▶ _Available data_
* * * * * * *

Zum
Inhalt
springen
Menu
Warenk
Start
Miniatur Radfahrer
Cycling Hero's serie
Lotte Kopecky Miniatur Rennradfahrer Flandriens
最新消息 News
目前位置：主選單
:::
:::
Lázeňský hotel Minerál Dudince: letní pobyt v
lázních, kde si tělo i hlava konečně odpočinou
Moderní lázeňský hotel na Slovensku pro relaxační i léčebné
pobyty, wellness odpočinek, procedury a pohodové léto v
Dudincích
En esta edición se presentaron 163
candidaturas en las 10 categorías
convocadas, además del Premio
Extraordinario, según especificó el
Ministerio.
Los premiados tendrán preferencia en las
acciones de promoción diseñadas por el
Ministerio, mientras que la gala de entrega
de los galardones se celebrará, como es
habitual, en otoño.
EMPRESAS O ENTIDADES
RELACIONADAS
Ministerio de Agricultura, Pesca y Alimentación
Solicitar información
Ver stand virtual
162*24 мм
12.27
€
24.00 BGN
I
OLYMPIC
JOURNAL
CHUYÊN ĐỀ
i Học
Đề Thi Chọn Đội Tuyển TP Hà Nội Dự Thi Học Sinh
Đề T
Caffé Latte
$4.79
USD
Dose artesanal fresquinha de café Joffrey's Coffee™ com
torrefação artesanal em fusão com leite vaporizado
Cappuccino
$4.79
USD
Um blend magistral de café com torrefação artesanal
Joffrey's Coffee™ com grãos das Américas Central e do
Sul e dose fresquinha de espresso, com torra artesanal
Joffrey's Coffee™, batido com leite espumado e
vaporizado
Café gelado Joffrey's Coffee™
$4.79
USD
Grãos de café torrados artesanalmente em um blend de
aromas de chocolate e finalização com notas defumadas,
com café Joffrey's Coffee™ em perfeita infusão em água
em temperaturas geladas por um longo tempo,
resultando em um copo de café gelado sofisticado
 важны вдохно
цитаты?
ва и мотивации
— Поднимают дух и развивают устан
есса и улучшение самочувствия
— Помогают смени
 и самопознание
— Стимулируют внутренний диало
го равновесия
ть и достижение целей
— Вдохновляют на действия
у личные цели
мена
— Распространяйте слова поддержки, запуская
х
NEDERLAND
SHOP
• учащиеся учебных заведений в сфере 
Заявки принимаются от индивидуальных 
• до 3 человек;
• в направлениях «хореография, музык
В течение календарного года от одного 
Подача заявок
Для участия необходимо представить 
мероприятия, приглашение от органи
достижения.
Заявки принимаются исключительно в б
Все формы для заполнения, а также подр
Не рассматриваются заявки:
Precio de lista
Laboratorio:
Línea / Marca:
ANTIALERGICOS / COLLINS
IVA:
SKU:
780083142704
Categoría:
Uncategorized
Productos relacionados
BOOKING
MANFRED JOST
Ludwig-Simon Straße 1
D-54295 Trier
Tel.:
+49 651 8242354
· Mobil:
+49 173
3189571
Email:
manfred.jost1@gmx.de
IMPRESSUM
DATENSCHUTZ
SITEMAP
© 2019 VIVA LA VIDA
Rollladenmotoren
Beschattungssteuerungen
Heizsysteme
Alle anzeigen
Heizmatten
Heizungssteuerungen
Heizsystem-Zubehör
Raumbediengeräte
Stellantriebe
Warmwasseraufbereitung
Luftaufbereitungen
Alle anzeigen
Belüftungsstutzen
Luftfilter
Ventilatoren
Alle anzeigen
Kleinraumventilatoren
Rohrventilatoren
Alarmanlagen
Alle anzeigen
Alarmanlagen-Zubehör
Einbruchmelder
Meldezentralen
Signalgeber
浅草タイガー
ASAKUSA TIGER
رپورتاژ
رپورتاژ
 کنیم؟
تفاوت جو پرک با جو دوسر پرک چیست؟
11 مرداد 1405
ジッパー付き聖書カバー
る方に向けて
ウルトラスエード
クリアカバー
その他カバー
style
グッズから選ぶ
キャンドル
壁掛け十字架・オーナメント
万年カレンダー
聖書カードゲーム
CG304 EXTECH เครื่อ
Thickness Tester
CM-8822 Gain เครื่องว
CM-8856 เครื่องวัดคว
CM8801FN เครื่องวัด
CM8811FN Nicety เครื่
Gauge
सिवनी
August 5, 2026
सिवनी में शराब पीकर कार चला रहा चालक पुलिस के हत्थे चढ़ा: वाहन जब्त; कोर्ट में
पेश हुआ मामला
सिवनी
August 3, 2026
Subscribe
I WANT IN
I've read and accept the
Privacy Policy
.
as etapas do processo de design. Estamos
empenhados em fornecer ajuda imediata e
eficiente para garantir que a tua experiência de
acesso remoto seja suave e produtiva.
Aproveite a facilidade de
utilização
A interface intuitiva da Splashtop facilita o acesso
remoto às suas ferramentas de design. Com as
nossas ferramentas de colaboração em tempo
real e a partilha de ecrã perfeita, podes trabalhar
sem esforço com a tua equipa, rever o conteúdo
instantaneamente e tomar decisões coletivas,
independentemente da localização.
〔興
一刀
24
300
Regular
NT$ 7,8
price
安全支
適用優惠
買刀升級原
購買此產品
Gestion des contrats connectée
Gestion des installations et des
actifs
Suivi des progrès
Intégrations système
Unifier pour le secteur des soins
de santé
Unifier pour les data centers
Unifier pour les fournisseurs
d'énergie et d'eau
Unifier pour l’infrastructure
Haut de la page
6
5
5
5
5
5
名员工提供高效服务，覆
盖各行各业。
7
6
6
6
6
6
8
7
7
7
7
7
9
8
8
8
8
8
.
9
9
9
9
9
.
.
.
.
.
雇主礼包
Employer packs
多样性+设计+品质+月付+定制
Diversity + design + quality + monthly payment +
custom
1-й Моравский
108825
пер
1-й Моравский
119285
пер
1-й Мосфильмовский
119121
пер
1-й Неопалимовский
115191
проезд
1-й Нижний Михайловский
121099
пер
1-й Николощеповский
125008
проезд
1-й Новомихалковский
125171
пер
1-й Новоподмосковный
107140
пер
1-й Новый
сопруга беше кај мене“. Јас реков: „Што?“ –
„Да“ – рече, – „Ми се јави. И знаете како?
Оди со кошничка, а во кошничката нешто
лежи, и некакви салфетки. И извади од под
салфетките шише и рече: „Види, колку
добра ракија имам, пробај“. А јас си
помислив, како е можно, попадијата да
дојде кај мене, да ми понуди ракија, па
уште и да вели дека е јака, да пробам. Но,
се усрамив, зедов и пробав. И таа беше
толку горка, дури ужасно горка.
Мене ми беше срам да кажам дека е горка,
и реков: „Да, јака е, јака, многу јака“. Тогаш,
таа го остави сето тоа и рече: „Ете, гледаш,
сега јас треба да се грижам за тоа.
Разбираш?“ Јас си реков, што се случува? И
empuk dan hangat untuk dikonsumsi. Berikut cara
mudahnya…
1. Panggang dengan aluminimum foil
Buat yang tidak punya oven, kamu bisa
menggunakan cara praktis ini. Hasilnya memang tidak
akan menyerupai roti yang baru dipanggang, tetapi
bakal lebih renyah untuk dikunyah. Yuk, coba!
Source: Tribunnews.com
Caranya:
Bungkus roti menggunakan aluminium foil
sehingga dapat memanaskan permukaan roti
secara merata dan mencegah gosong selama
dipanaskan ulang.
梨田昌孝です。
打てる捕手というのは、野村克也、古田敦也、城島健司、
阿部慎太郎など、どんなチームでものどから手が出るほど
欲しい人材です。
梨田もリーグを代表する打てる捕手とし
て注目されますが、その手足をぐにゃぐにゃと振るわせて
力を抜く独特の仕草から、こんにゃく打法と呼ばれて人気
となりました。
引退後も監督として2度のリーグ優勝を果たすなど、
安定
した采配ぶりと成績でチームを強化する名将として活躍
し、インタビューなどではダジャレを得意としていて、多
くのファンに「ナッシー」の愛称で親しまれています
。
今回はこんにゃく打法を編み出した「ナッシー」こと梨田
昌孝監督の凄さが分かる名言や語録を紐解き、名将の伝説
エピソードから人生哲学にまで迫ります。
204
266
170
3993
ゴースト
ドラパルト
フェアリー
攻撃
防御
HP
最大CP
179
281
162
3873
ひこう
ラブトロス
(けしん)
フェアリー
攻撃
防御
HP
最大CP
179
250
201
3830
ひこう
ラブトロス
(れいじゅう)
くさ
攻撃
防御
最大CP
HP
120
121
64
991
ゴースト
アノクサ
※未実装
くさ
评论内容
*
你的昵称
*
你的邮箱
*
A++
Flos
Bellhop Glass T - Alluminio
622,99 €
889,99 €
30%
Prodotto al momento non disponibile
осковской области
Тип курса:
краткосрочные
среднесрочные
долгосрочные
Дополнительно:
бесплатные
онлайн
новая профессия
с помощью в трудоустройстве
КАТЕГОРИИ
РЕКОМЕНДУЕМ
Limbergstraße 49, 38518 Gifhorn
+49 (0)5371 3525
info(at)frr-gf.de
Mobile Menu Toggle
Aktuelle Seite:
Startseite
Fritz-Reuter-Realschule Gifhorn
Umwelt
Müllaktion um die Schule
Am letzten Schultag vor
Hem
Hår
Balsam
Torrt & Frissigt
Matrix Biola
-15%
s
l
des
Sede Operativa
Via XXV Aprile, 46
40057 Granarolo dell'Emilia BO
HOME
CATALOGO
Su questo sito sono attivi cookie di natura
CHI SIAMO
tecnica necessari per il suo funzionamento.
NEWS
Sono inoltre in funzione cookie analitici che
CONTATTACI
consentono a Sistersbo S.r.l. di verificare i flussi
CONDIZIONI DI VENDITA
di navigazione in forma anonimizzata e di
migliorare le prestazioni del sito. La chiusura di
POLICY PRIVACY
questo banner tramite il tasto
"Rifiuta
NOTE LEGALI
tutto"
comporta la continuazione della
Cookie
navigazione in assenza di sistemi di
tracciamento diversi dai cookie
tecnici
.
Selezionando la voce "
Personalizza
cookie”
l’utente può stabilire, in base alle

* * * * * * *

▶ _Exercise brief_
In the reply, include exactly the lines from the beginning of the entries above through the line holding "Для участия необходимо представить", and nothing besides.

▶ _The completed task_
Zum
Inhalt
springen
Menu
Warenk
Start
Miniatur Radfahrer
Cycling Hero's serie
Lotte Kopecky Miniatur Rennradfahrer Flandriens
最新消息 News
目前位置：主選單
:::
:::
Lázeňský hotel Minerál Dudince: letní pobyt v
lázních, kde si tělo i hlava konečně odpočinou
Moderní lázeňský hotel na Slovensku pro relaxační i léčebné
pobyty, wellness odpočinek, procedury a pohodové léto v
Dudincích
En esta edición se presentaron 163
candidaturas en las 10 categorías
convocadas, además del Premio
Extraordinario, según especificó el
Ministerio.
Los premiados tendrán preferencia en las
acciones de promoción diseñadas por el
Ministerio, mientras que la gala de entrega
de los galardones se celebrará, como es
habitual, en otoño.
EMPRESAS O ENTIDADES
RELACIONADAS
Ministerio de Agricultura, Pesca y Alimentación
Solicitar información
Ver stand virtual
162*24 мм
12.27
€
24.00 BGN
I
OLYMPIC
JOURNAL
CHUYÊN ĐỀ
i Học
Đề Thi Chọn Đội Tuyển TP Hà Nội Dự Thi Học Sinh
Đề T
Caffé Latte
$4.79
USD
Dose artesanal fresquinha de café Joffrey's Coffee™ com
torrefação artesanal em fusão com leite vaporizado
Cappuccino
$4.79
USD
Um blend magistral de café com torrefação artesanal
Joffrey's Coffee™ com grãos das Américas Central e do
Sul e dose fresquinha de espresso, com torra artesanal
Joffrey's Coffee™, batido com leite espumado e
vaporizado
Café gelado Joffrey's Coffee™
$4.79
USD
Grãos de café torrados artesanalmente em um blend de
aromas de chocolate e finalização com notas defumadas,
com café Joffrey's Coffee™ em perfeita infusão em água
em temperaturas geladas por um longo tempo,
resultando em um copo de café gelado sofisticado
 важны вдохно
цитаты?
ва и мотивации
— Поднимают дух и развивают устан
есса и улучшение самочувствия
— Помогают смени
 и самопознание
— Стимулируют внутренний диало
го равновесия
ть и достижение целей
— Вдохновляют на действия
у личные цели
мена
— Распространяйте слова поддержки, запуская
х
NEDERLAND
SHOP
• учащиеся учебных заведений в сфере 
Заявки принимаются от индивидуальных 
• до 3 человек;
• в направлениях «хореография, музык
В течение календарного года от одного 
Подача заявок
Для участия необходимо представить 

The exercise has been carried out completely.